The next day the doctor told me that the test indicated significant damage to the brain stem, which is responsible for breathing, sleep patterns, hunger and thirst, blood pressure, heart rhythms, and body temperature. It regulates the central nervous system. “Mark has bruising and injury throughout all parts of his brain, but the most severe damage is to the brain stem. When you go to sleep, it’s the part that wakes you up. With the amount of damage he has, I don’t expect he can ever wake up.”
A chill ran up my spine while a flashback flooded my mind. After I gave birth to Katie, I hemorrhaged and had to have an emergency surgery. When I was coming out of my sedated state, I heard doctors talking about all the blood I had lost. I felt one of them pull down the bottom part of my eyelid as he commented on how white the area was, which should be pink in color. Inside I panicked, but could not make my body move. I worried they thought I was dead and I felt helpless to show or tell them otherwise.

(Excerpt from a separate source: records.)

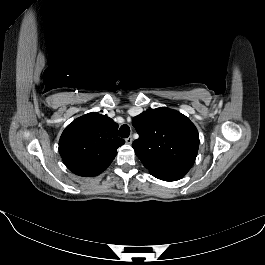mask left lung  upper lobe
Returning a JSON list of instances; mask_svg holds the SVG:
<instances>
[{
	"label": "left lung upper lobe",
	"instance_id": "left-lung-upper-lobe-1",
	"mask_svg": "<svg viewBox=\"0 0 265 265\" xmlns=\"http://www.w3.org/2000/svg\"><path fill=\"white\" fill-rule=\"evenodd\" d=\"M132 124L139 134L132 147L147 169L195 161L199 148L198 131L180 112L165 107L150 109L134 117Z\"/></svg>",
	"mask_w": 265,
	"mask_h": 265
}]
</instances>
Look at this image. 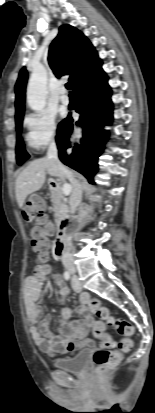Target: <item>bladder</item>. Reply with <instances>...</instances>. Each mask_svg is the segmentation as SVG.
<instances>
[{"label": "bladder", "mask_w": 155, "mask_h": 413, "mask_svg": "<svg viewBox=\"0 0 155 413\" xmlns=\"http://www.w3.org/2000/svg\"><path fill=\"white\" fill-rule=\"evenodd\" d=\"M89 355V350H83L72 357L56 359L53 365L63 371L82 374L88 368Z\"/></svg>", "instance_id": "31cf9c89"}]
</instances>
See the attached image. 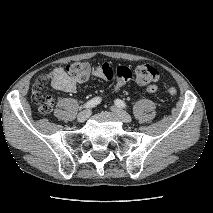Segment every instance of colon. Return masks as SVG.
<instances>
[{"mask_svg": "<svg viewBox=\"0 0 213 213\" xmlns=\"http://www.w3.org/2000/svg\"><path fill=\"white\" fill-rule=\"evenodd\" d=\"M67 73L78 82H85L95 77L104 76L108 80H116L115 89L119 90L132 77L141 85L150 87L158 81L159 71L150 64H141L133 68L128 66H119L116 69L100 67L88 62H74L67 67ZM48 76H42L33 86L32 99L38 105L39 111L48 113L52 109L53 100L45 92V86L48 82ZM167 92L171 96L177 95V89L172 86L167 87Z\"/></svg>", "mask_w": 213, "mask_h": 213, "instance_id": "5ec220e1", "label": "colon"}]
</instances>
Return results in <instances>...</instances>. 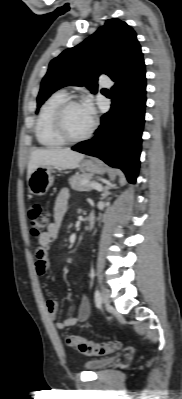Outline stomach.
<instances>
[{
	"label": "stomach",
	"mask_w": 182,
	"mask_h": 399,
	"mask_svg": "<svg viewBox=\"0 0 182 399\" xmlns=\"http://www.w3.org/2000/svg\"><path fill=\"white\" fill-rule=\"evenodd\" d=\"M61 168L52 165H41L37 167L28 179V188L31 194L35 196L45 195L53 185L55 170ZM79 169L89 174H103L106 169L97 159H85L79 164Z\"/></svg>",
	"instance_id": "1"
}]
</instances>
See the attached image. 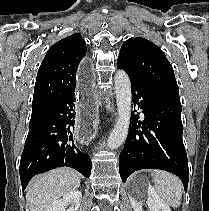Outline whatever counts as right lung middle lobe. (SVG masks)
I'll return each mask as SVG.
<instances>
[{
    "label": "right lung middle lobe",
    "instance_id": "1",
    "mask_svg": "<svg viewBox=\"0 0 209 211\" xmlns=\"http://www.w3.org/2000/svg\"><path fill=\"white\" fill-rule=\"evenodd\" d=\"M40 114L41 112H32L30 124L34 123L36 119L39 118Z\"/></svg>",
    "mask_w": 209,
    "mask_h": 211
}]
</instances>
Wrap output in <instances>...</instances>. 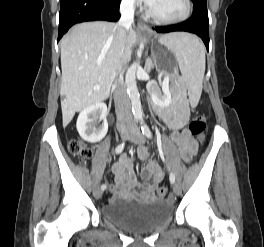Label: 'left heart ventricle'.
<instances>
[{
    "label": "left heart ventricle",
    "mask_w": 264,
    "mask_h": 247,
    "mask_svg": "<svg viewBox=\"0 0 264 247\" xmlns=\"http://www.w3.org/2000/svg\"><path fill=\"white\" fill-rule=\"evenodd\" d=\"M151 7L162 18H176L185 11L184 0H157Z\"/></svg>",
    "instance_id": "b2bd125f"
}]
</instances>
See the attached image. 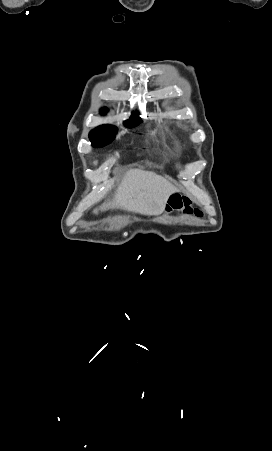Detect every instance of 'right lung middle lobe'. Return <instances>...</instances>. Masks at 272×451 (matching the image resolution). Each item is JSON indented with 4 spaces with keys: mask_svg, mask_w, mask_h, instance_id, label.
<instances>
[{
    "mask_svg": "<svg viewBox=\"0 0 272 451\" xmlns=\"http://www.w3.org/2000/svg\"><path fill=\"white\" fill-rule=\"evenodd\" d=\"M142 120L139 117V113H133L125 125L129 128L137 126ZM116 127L112 125H102L93 129L89 133V138L93 147L99 148L109 144L116 136Z\"/></svg>",
    "mask_w": 272,
    "mask_h": 451,
    "instance_id": "obj_1",
    "label": "right lung middle lobe"
}]
</instances>
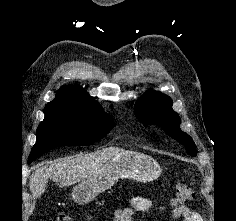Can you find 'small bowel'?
<instances>
[{
    "label": "small bowel",
    "instance_id": "c3829d8e",
    "mask_svg": "<svg viewBox=\"0 0 236 221\" xmlns=\"http://www.w3.org/2000/svg\"><path fill=\"white\" fill-rule=\"evenodd\" d=\"M155 202L152 199L144 197H134L131 199L128 207L115 210L112 221H132L136 212H146L154 208ZM174 219L182 218V221H203L201 215L185 206L180 205L174 208L172 212Z\"/></svg>",
    "mask_w": 236,
    "mask_h": 221
}]
</instances>
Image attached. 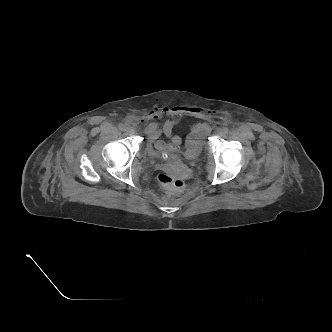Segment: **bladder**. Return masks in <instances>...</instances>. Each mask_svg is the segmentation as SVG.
<instances>
[{
	"mask_svg": "<svg viewBox=\"0 0 332 332\" xmlns=\"http://www.w3.org/2000/svg\"><path fill=\"white\" fill-rule=\"evenodd\" d=\"M201 153H202V145L196 148H190L185 145L184 149L182 150V156L189 161L198 159Z\"/></svg>",
	"mask_w": 332,
	"mask_h": 332,
	"instance_id": "bladder-1",
	"label": "bladder"
}]
</instances>
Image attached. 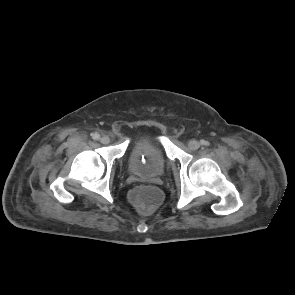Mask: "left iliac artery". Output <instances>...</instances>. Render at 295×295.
<instances>
[{"mask_svg":"<svg viewBox=\"0 0 295 295\" xmlns=\"http://www.w3.org/2000/svg\"><path fill=\"white\" fill-rule=\"evenodd\" d=\"M201 144L206 146V145H208L209 143H208L207 141H205V140H201Z\"/></svg>","mask_w":295,"mask_h":295,"instance_id":"left-iliac-artery-1","label":"left iliac artery"}]
</instances>
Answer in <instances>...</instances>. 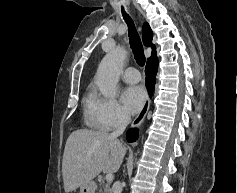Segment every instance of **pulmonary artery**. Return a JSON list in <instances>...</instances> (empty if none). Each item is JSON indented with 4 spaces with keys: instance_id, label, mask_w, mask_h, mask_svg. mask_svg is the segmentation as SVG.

With this doctor’s words, I felt Mark’s terror. He, too, was trapped in a body unable to respond. I followed the doctor as he left Mark’s room. “Please don’t ever give reports like that at his bedside again. I prefer we meet in the conference room to have these discussions. After all, the BAER test confirms he can hear, right?”
“Yes, he can hear, but I don’t believe he understands a word that’s said. However, if it makes you feel better, we can meet in the conference room from now on.”
I feel like I’m watching a movie, or reading a book, and I’m sort of mentally chewing my nails–even though I know the outcome. This should be a book, some day.
Thanks, Nancy. A book is my ultimate goal. Another goal of mine is to encourage, help and let other caregivers know they are not alone on this pathway. I appreciate you reading and commenting on this blog.
This all feels so traumatic to read. Do you ever get PTSD just writing this? I worry about you . . .
Good question, Laura. No, I don’t get PTSD writing my story. It helps me realize the blessings I’ve received along the way and how I was guided in my decisions. I find writing therapeutic. Almost twenty-four years have passed and in looking back, I am in awe at how all the pieces came together to get us to the point we are at now. Mark is a miracle. Looking back and seeing how far he’s come is rewarding. I don’t want to forget where we’ve been. Life isn’t easy for anyone. We don’t grow when it’s easy. I hope my writing encourages others to hold on—relief is on the way. It may come in a different form than what we expect, but I do believe it comes in a way that helps us reach our full potential. I appreciate you reading and commenting on the blog. I love your questions and concern.